**Directions for this task:** The answer must reproduce exactly the lines from the one with "Gagnez pleins de" through the end of the material, and it must contain no pictures.

**Supplied entries:**
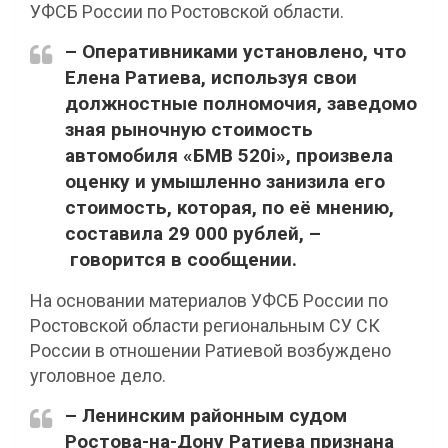
УФСБ России по Ростовской области.
– Оперативниками установлено, что
Елена Ратиева, используя свои
должностные полномочия, заведомо
зная рыночную стоимость
автомобиля «БМВ 520i», произвела
оценку и умышленно занизила его
стоимость, которая, по её мнению,
составила 29 000 рублей, –
говорится в сообщении.
На основании материалов УФСБ России по
Ростовской области региональным СУ СК
России в отношении Ратиевой возбуждено
уголовное дело.
– Ленинским районным судом
Ростова-на-Дону Ратиева признана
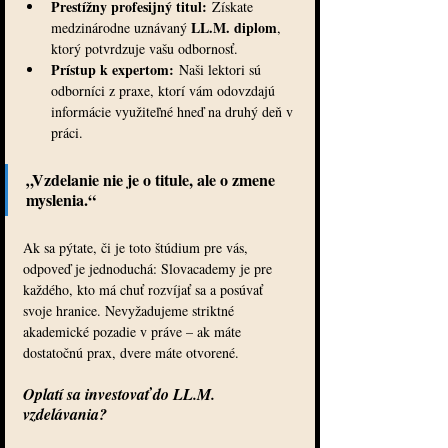
Prestížny profesijný titul:
 Získate 
LL.M. diplom
medzinárodne uznávaný 
, 
ktorý potvrdzuje vašu odbornosť.
Prístup k expertom:
 Naši lektori sú 
odborníci z praxe, ktorí vám odovzdajú 
informácie využiteľné hneď na druhý deň v 
práci.
„Vzdelanie nie je o titule, ale o zmene 
myslenia.“
Ak sa pýtate, či je toto štúdium pre vás, 
odpoveď je jednoduchá: Slovacademy je pre 
každého, kto má chuť rozvíjať sa a posúvať 
svoje hranice. Nevyžadujeme striktné 
akademické pozadie v práve – ak máte 
dostatočnú prax, dvere máte otvorené.
Oplatí sa investovať do LL.M. 
vzdelávania?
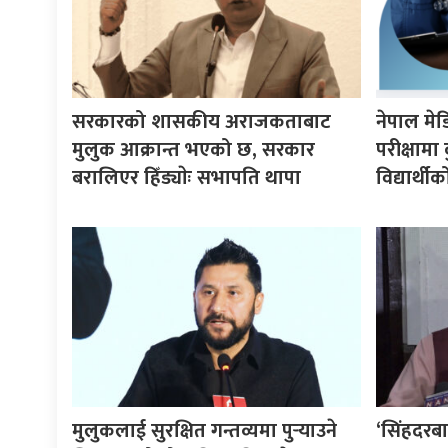
सरकारको शासकीय अराजकताबाट
नेपाल मे
मुलुक आक्रान्त भएको छ, सरकार
परीक्षाम
बरालिएर हिँड्याेः सभापति थापा
विद्यार्थ
मुलुकलाई सुरक्षित गन्तव्यमा पुर्‍याउने
‘सिंहदरबा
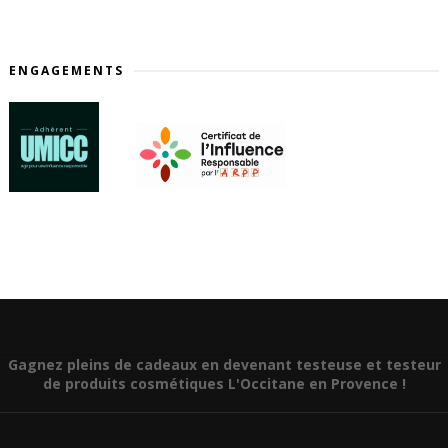
ENGAGEMENTS
Gagnez pleins de cadeaux en devenant testeuse et testeur
de produits cosmétiques L'Occitane en Provence !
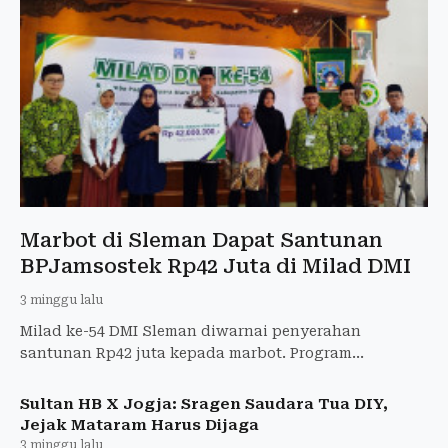
Marbot di Sleman Dapat Santunan
BPJamsostek Rp42 Juta di Milad DMI
3 minggu lalu
Milad ke-54 DMI Sleman diwarnai penyerahan
santunan Rp42 juta kepada marbot. Program
perlindungan ini hasil kolaborasi BPJamsostek,
Baznas, BSI, dan Pemkab Slem
Sultan HB X Jogja: Sragen Saudara Tua DIY,
Jejak Mataram Harus Dijaga
3 minggu lalu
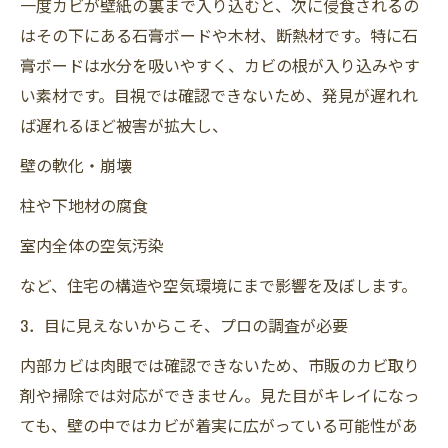
一度カビが壁紙の裏まで入り込むと、次に侵食されるの
はその下にある石膏ボードや木材、断熱材です。特に石
膏ボードは水分を吸いやすく、カビの根が入り込みやす
い素材です。目視では確認できないため、発見が遅れれ
ば遅れるほど被害が拡大し、
壁の軟化・崩壊
柱や下地材の腐食
室内全体の空気汚染
など、住宅の構造や空気環境にまで影響を及ぼします。
3．目に見えないからこそ、プロの調査が必要
内部カビは肉眼では確認できないため、市販のカビ取り
剤や掃除では対応ができません。見た目がキレイになっ
ても、壁の中ではカビが着実に広がっている可能性があ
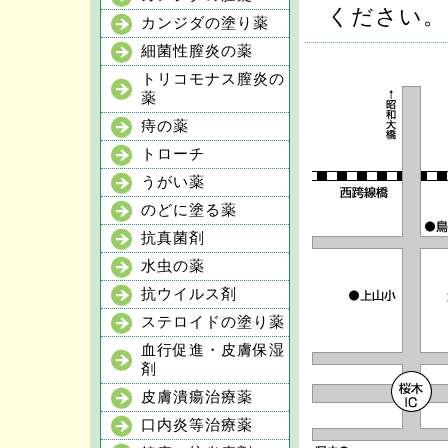
ください。
カンジダの塗り薬
細菌性膣炎の薬
トリコモナス膣炎の
薬
痔の薬
トローチ
うがい薬
のどに塗る薬
抗真菌剤
水虫の薬
抗ウイルス剤
ステロイドの塗り薬
血行促進・皮膚保湿
剤
皮膚潰瘍治療薬
口内炎等治療薬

**Result:**
Gagnez pleins de cadeaux en devenant testeuse et testeur
de produits cosmétiques L'Occitane en Provence !
Marbot di Sleman Dapat Santunan
BPJamsostek Rp42 Juta di Milad DMI
3 minggu lalu
Milad ke-54 DMI Sleman diwarnai penyerahan
santunan Rp42 juta kepada marbot. Program
perlindungan ini hasil kolaborasi BPJamsostek,
Baznas, BSI, dan Pemkab Slem
Sultan HB X Jogja: Sragen Saudara Tua DIY,
Jejak Mataram Harus Dijaga
3 minggu lalu
一度カビが壁紙の裏まで入り込むと、次に侵食されるの
はその下にある石膏ボードや木材、断熱材です。特に石
膏ボードは水分を吸いやすく、カビの根が入り込みやす
い素材です。目視では確認できないため、発見が遅れれ
ば遅れるほど被害が拡大し、
壁の軟化・崩壊
柱や下地材の腐食
室内全体の空気汚染
など、住宅の構造や空気環境にまで影響を及ぼします。
3．目に見えないからこそ、プロの調査が必要
内部カビは肉眼では確認できないため、市販のカビ取り
剤や掃除では対応ができません。見た目がキレイになっ
ても、壁の中ではカビが着実に広がっている可能性があ
ください。
カンジダの塗り薬
細菌性膣炎の薬
トリコモナス膣炎の
薬
痔の薬
トローチ
うがい薬
のどに塗る薬
抗真菌剤
水虫の薬
抗ウイルス剤
ステロイドの塗り薬
血行促進・皮膚保湿
剤
皮膚潰瘍治療薬
口内炎等治療薬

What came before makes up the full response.